(EXERCISE BRIEF)
Each line from the one containing "Josh (11, 855)" through the final line of the records is to be repeated exactly, with no additions.

(INFORMATION SUPPLIED)
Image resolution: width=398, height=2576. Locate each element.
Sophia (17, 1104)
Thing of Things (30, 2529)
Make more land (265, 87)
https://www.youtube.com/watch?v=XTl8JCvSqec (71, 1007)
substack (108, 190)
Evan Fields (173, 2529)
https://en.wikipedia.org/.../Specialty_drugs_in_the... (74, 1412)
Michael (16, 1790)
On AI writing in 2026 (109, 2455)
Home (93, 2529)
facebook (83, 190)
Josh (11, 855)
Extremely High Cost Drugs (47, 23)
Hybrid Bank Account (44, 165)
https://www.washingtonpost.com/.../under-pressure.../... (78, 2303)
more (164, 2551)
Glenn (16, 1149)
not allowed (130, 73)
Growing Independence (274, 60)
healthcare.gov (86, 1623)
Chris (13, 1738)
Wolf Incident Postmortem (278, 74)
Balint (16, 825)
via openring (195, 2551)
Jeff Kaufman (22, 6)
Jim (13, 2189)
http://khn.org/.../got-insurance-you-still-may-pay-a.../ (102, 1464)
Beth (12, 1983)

(YOUR RESPONSE)
Josh (11, 855)
Extremely High Cost Drugs (47, 23)
Hybrid Bank Account (44, 165)
https://www.washingtonpost.com/.../under-pressure.../... (78, 2303)
more (164, 2551)
Glenn (16, 1149)
not allowed (130, 73)
Growing Independence (274, 60)
healthcare.gov (86, 1623)
Chris (13, 1738)
Wolf Incident Postmortem (278, 74)
Balint (16, 825)
via openring (195, 2551)
Jeff Kaufman (22, 6)
Jim (13, 2189)
http://khn.org/.../got-insurance-you-still-may-pay-a.../ (102, 1464)
Beth (12, 1983)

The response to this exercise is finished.